Fig. 73.—The Coque.—From a Miniature in a Manuscript Virgil of the Fifteenth Century (Riccardi Library, Florence).

In 1545, Francis I. had a magnificent carack constructed in Normandy, so richly decorated, with such lofty decks and towers, and so capitally appointed, that it was called the Great Carack. It was anchored in the roadstead of Havre-de-Grâce. Henry VIII. ordered one equally splendid (Fig. 74), in which he intended to embark when he started to meet his brother sovereign at the famous Field of the Cloth of Gold. The French vessel was about to set sail at the head of a powerful fleet dispatched to meet the English. The King, desirous of inspecting it, boarded it on the eve of its departure, accompanied by a numerous and brilliant court. A collation had been prepared for him and his suite, the band was playing, salutes were thundering out in his honour, and he himself was in the midst of his inspection of the floating citadel, when suddenly cries of alarm were heard. A fire had broken out between decks; it burnt with astonishing rapidity, and, before help could be efficiently rendered, the whole of the rigging was in flames. In a few hours all that remained of the Great Carack was an immense hull, half consumed, aground on the beach, upon which the sea was casting up the corpses of those of the crew who were killed by the discharge of its cannons during the progress of the conflagration.
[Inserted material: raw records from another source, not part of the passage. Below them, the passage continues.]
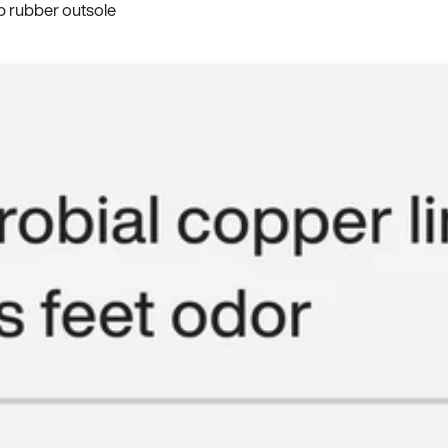
p rubber outsole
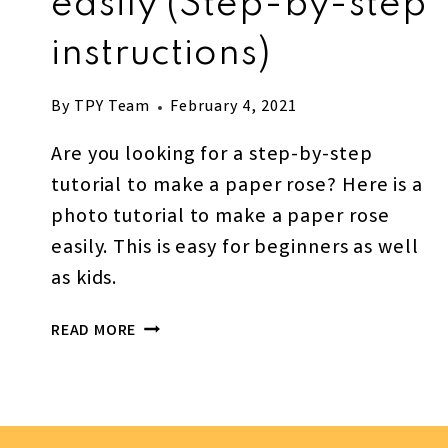
easily (Step-by-step
instructions)
By
TPY Team
February 4, 2021
Are you looking for a step-by-step
tutorial to make a paper rose? Here is a
photo tutorial to make a paper rose
easily. This is easy for beginners as well
as kids.
HOW
READ MORE
TO
MAKE
A
PAPER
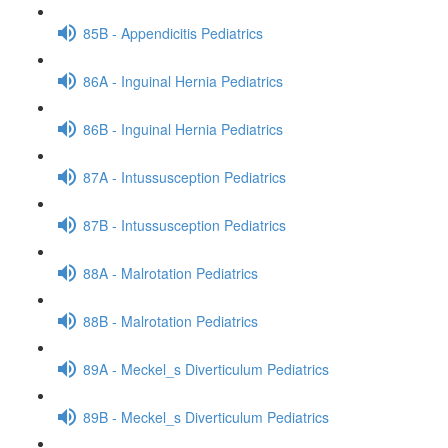
85B - Appendicitis Pediatrics
86A - Inguinal Hernia Pediatrics
86B - Inguinal Hernia Pediatrics
87A - Intussusception Pediatrics
87B - Intussusception Pediatrics
88A - Malrotation Pediatrics
88B - Malrotation Pediatrics
89A - Meckel_s Diverticulum Pediatrics
89B - Meckel_s Diverticulum Pediatrics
Fig. 74.—Man-of-War in which Henry VIII., King of England, embarked in 1520 at Dover to come to France.—From a Drawing by Holbein.

The galliot occupied an intermediate place between the ship properly so called and the large galley. It was, in fact, a slighter vessel, longer and narrower in the beam than all other kinds of ships. Galliots were sometimes, but not often, propelled by oars (Fig. 76). The ordinary build of galliot, whose poop consisted of two rounded quarter circles, separated by the rudder-post, had two decks; the largest of all had three. Two remarkable galliots are mentioned in history, one of which was an exact model of the celebrated Great Carack. It was built at Venice to carry three hundred guns and five hundred soldiers, besides its own crew of sailors, but while still in the lagoons it was caught in a tremendous hurricane. Being severely tossed by the wind and the waves, its rolls threw the whole of its heavy ordnance to the port-side, and, being unable to right itself, it turned over, and went down in sight of the town.
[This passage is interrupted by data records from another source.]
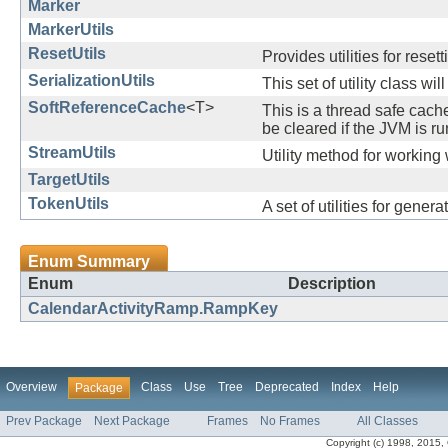
Marker
MarkerUtils
ResetUtils
Provides utilities for resett
SerializationUtils
This set of utility class wi
SoftReferenceCache
<T>
This is a thread safe cac
be cleared if the JVM is 
StreamUtils
Utility method for working 
TargetUtils
TokenUtils
A set of utilities for gene
Enum Summary
Enum
Description
CalendarActivityRamp.RampKey
Overview
Class
Use
Tree
Deprecated
Index
Help
Package
Prev Package
Next Package
Frames
No Frames
All Classes
Copyright (c) 1998, 2015, Or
Fig. 75.—Spanish Ship of the End of the Fifteenth Century.—From an Engraving in the “Arte del Navegar,” by Peter of Medina.
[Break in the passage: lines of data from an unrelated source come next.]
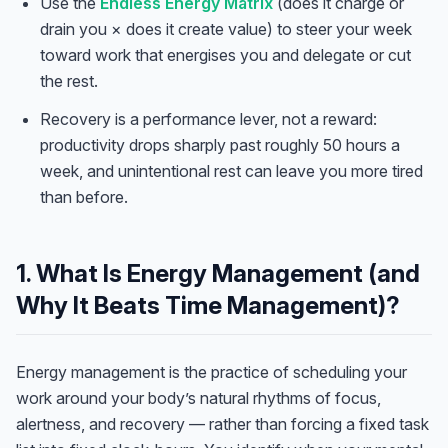
Use the
Endless Energy Matrix
(does it charge or
drain you × does it create value) to steer your week
toward work that energises you and delegate or cut
the rest.
Recovery is a performance lever, not a reward:
productivity drops sharply past roughly 50 hours a
week, and unintentional rest can leave you more tired
than before.
1. What Is Energy Management (and
Why It Beats Time Management)?
Energy management is the practice of scheduling your
work around your body’s natural rhythms of focus,
alertness, and recovery — rather than forcing a fixed task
Merely mentioning the palandres, the hourques, the pataches, and the mahones, which were smaller than the galliot, but which had certain advantages of their own, we come to a craft whose diminutive dimensions have not prevented it from acquiring a kind of historical renown, in consequence of the important events at the close of the fifteenth century in which it played a part. The craft we refer to is the caravel (Fig. 77), which had the honour of carrying Columbus to the New World. The design of the caravel was taken from the caravo, a small barque used by the Spaniards. The grace, the lightness, the fine outlines, and the speed of the caravel, recommended it to the hardy mariners who sailed, in search of new continents, across the Atlantic Ocean. Narrow at the poop, wide at the prow, carrying a double tower at its stern, and a single one at its bows, the caravel carried four vertical masts and one inclined one. Two square sails were bent from the foremast, while the three others each bore a single triangular one (Fig. 78). The caravel sailed as well against the wind as before it, and tacked as easily as a row boat; so, at least, we are told in the log of the first voyage of Columbus.

Fig. 76.—Three-masted Galley, with Square Sails, of the Sixteenth Century.—From a Picture by Raphael in the Cathedral of Sienna.